A.J. Pflaum, Harry N. Wyatt, D.H. Mann, and W.R. Arrington, all of Chicago, Ill., for appellees.
Before SPARKS, Circuit Judge, and LINDLEY and BRIGGLE, District Judges.
This appeal presents the question stated in Founders General Corporation v. Hoey and two other cases, 300 U.S. 268, 57 S.Ct. 457, 458, 81 L.Ed. ___, decided by the Supreme Court March 1, 1937: "When, at the instance of one entitled to receive stock, the certificates therefor are, at his request and for his convenience, issued by the corporation in the name of a nominee who receives no beneficial interest therein, does the transaction involve a transfer by the beneficial owner requiring a documentary stamp pursuant to section 800, Schedule A (3) of the Revenue Act of 1926, February 26, 1926, c. 27, Title VIII, 44 Stat. 99, 101." The Court there held that such transaction was a taxable one.

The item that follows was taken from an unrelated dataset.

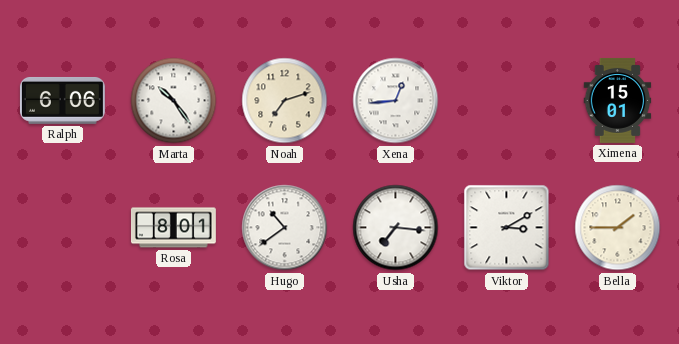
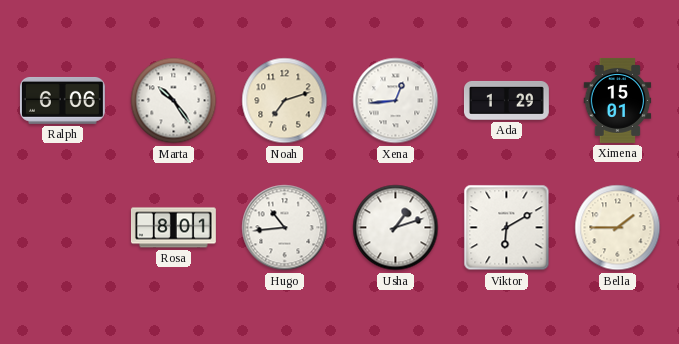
Ada: none -> 1:29
Hugo: 10:39 -> 10:44
Usha: 7:16 -> 1:12
Viktor: 3:10 -> 6:10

Appellees here urge that their case is to be distinguished from the cases considered by the Supreme Court in that not only did their nominees never have any beneficial title to the securities issued in their names, but in addition, they never even had possession of them at any time. The certificates were still in the possession of the transfer agent when the nominees indorsed them in blank, and the trial court specifically found that the delivery by the transfer agent to the taxpayer was the original issuance of the stock. The arrangement in the Founders Corporation Case was similar. There the taxpayer had the corporation in whose securities it was dealing issue those securities in the name of a nominee, but delivery of the certificates was directly to the taxpayer, which held the power of attorney of its nominee to sell, assign, indorse, transfer and deliver the securities. See Founders General Corporation v. Hoey (C.C.A.) 84 F.2d 976, at page 977. We see no distinction between those facts and the facts of the case at bar, and since the transaction was held taxable in the Founders Case, it must be equally taxable in the case at bar.
Judgment reversed, and the cause remanded with instructions to enter judgment for appellant.